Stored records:
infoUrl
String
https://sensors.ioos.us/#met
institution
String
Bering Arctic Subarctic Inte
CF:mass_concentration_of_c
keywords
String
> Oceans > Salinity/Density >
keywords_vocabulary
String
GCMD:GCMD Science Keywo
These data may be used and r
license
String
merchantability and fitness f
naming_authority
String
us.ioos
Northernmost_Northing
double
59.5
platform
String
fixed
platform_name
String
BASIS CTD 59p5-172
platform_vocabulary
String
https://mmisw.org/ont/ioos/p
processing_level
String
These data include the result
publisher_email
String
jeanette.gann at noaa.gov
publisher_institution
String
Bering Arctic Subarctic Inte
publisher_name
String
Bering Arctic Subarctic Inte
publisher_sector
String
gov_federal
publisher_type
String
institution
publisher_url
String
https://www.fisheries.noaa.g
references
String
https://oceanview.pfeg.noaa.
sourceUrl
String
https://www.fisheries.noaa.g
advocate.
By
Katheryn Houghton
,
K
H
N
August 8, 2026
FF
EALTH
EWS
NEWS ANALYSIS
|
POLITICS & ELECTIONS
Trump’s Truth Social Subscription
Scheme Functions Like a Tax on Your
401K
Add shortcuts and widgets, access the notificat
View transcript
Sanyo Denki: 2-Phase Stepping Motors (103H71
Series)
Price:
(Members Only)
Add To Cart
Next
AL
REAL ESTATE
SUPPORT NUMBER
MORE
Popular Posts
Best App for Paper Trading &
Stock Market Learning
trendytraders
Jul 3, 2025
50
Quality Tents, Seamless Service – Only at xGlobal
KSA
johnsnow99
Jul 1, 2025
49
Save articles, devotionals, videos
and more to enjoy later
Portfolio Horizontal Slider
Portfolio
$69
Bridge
* * *
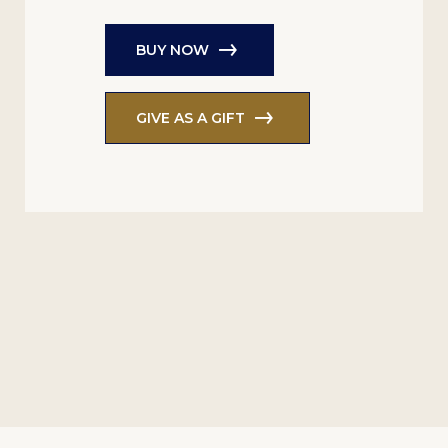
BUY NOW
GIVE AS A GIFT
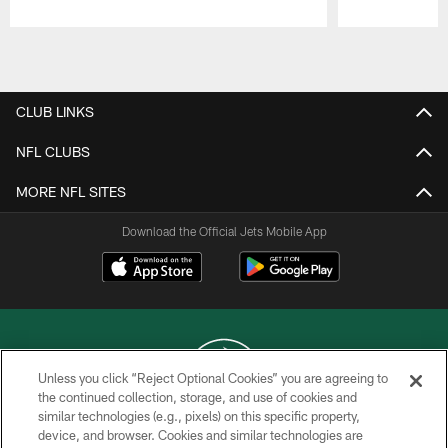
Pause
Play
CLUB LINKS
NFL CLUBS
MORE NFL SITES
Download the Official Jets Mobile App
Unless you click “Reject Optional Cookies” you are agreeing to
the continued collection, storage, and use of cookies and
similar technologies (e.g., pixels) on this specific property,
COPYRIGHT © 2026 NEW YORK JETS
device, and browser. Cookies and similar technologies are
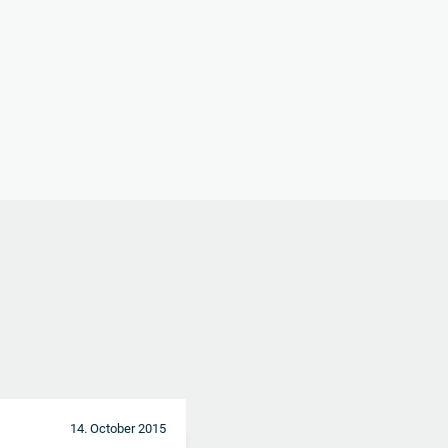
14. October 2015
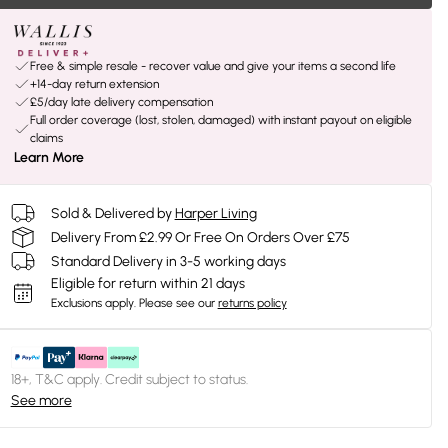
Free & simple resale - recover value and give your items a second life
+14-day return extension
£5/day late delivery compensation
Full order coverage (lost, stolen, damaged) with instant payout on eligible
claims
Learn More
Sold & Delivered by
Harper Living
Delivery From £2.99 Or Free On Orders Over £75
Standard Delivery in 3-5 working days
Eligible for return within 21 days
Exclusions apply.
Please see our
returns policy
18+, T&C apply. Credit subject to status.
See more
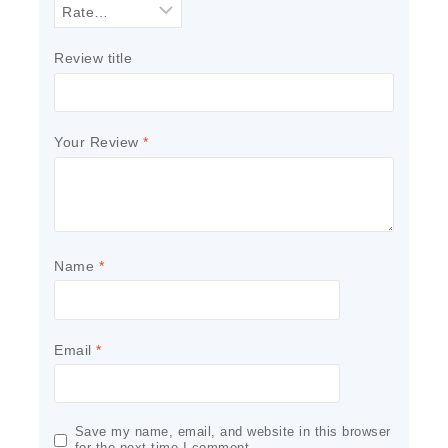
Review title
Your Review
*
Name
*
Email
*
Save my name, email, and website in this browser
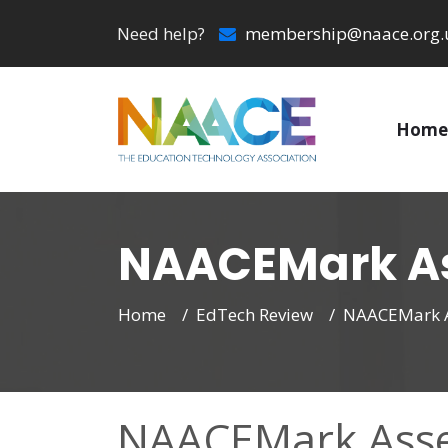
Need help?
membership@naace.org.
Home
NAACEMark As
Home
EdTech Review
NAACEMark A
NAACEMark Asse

* _WHAT THE EXERCISE ASKS_:
Transcribe only this stretch of the data: the line with "Unless you click", the line with "NAACEMark Asse", and every line in between. Leave out the pictures.

* _TASK ANSWER_:
Unless you click “Reject Optional Cookies” you are agreeing to
the continued collection, storage, and use of cookies and
similar technologies (e.g., pixels) on this specific property,
COPYRIGHT © 2026 NEW YORK JETS
device, and browser. Cookies and similar technologies are
14. October 2015
Free & simple resale - recover value and give your items a second life
+14-day return extension
£5/day late delivery compensation
Full order coverage (lost, stolen, damaged) with instant payout on eligible
claims
Learn More
Sold & Delivered by
Harper Living
Delivery From £2.99 Or Free On Orders Over £75
Standard Delivery in 3-5 working days
Eligible for return within 21 days
Exclusions apply.
Please see our
returns policy
18+, T&C apply. Credit subject to status.
See more
Review title
Your Review
*
Name
*
Email
*
Save my name, email, and website in this browser
Need help?
membership@naace.org.
Home
NAACEMark As
Home
EdTech Review
NAACEMark A
NAACEMark Asse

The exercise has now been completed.